### TASK
Reply with one number: the count of lines in the data that hold the string "selection".

(Extracted records)
=-=-=

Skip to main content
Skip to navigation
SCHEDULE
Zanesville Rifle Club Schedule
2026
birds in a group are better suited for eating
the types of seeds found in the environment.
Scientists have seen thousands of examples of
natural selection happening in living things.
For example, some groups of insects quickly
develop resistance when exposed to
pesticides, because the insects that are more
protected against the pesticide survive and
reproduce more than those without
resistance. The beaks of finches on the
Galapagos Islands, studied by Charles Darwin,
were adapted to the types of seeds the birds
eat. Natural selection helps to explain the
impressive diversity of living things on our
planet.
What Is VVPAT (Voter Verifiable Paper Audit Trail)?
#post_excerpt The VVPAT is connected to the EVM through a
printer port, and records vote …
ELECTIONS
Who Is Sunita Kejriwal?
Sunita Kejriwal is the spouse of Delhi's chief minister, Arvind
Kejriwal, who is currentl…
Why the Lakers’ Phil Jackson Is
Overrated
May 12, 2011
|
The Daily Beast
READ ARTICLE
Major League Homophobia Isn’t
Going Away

=-=-=

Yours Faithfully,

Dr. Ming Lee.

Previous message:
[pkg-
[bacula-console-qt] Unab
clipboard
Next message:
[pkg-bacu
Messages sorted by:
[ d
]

=-=-=

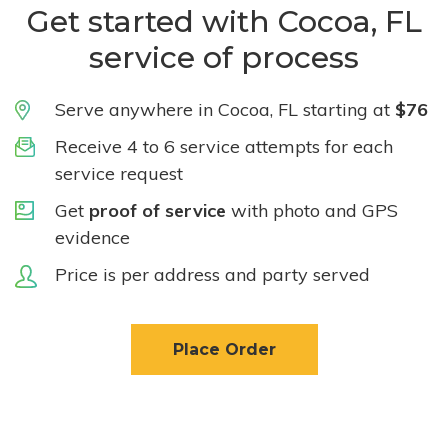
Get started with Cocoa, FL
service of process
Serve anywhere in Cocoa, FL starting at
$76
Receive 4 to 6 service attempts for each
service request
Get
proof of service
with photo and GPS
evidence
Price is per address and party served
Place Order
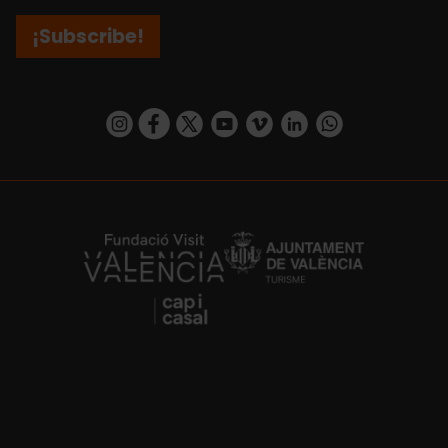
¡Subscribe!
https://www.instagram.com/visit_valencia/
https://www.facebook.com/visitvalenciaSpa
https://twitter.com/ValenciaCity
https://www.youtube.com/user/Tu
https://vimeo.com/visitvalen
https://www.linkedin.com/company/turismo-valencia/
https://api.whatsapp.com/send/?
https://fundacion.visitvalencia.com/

=-=-=

### RESULT OF THE EXERCISE
2